The records below must be reproduced exactly. Strip out the pictures.

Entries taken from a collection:
---

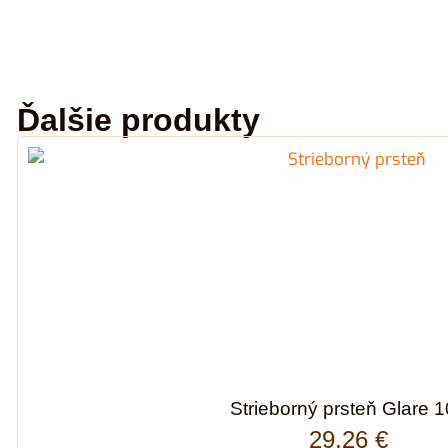
Ďalšie produkty
Strieborný prsteň Glare 
29,26
€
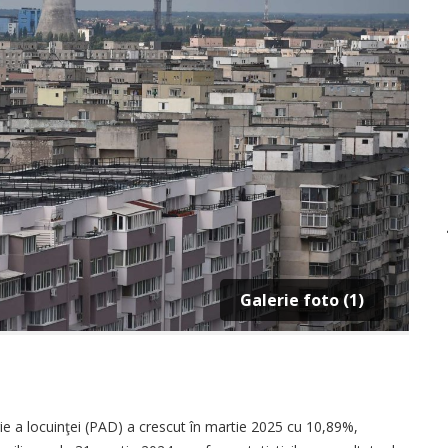
Galerie foto (1)
ie a locuinţei (PAD) a crescut în martie 2025 cu 10,89%,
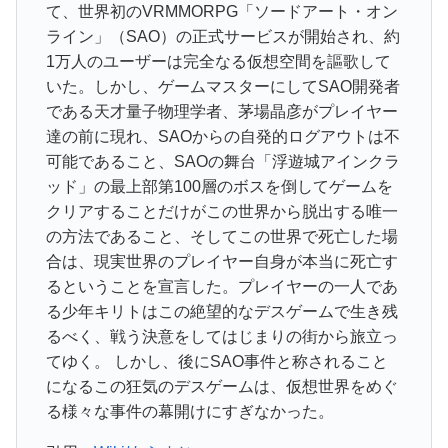
て、世界初のVRMMORPG「ソードアート・オン
ライン」（SAO）の正式サービスが開始され、約
1万人のユーザーは完全なる仮想空間を謳歌して
いた。しかし、ゲームマスターにしてSAO開発者
である天才量子物理学者、茅場晶彦がプレイヤー
達の前に現れ、SAOからの自発的ログアウトは不
可能であること、SAOの舞台「浮遊城アインクラ
ッド」の最上部第100層のボスを倒してゲームを
クリアすることだけがこの世界から脱出する唯一
の方法であること、そしてこの世界で死亡した場
合は、現実世界のプレイヤー自身が本当に死亡す
るということを宣言した。プレイヤーの一人であ
る少年キリトはこの絶望的なデスゲームで生き残
るべく、戦う決意をしてはじまりの街から旅立っ
てゆく。 しかし、後にSAO事件と称されること
になるこの狂気のデスゲームは、仮想世界をめぐ
る様々な事件の幕開けにすぎなかった。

---

Response area:
Ďalšie produkty
Strieborný prsteň Glare 
29,26
€
Galerie foto (1)
ie a locuinţei (PAD) a crescut în martie 2025 cu 10,89%,
て、世界初のVRMMORPG「ソードアート・オン
ライン」（SAO）の正式サービスが開始され、約
1万人のユーザーは完全なる仮想空間を謳歌して
いた。しかし、ゲームマスターにしてSAO開発者
である天才量子物理学者、茅場晶彦がプレイヤー
達の前に現れ、SAOからの自発的ログアウトは不
可能であること、SAOの舞台「浮遊城アインクラ
ッド」の最上部第100層のボスを倒してゲームを
クリアすることだけがこの世界から脱出する唯一
の方法であること、そしてこの世界で死亡した場
合は、現実世界のプレイヤー自身が本当に死亡す
るということを宣言した。プレイヤーの一人であ
る少年キリトはこの絶望的なデスゲームで生き残
るべく、戦う決意をしてはじまりの街から旅立っ
てゆく。 しかし、後にSAO事件と称されること
になるこの狂気のデスゲームは、仮想世界をめぐ
る様々な事件の幕開けにすぎなかった。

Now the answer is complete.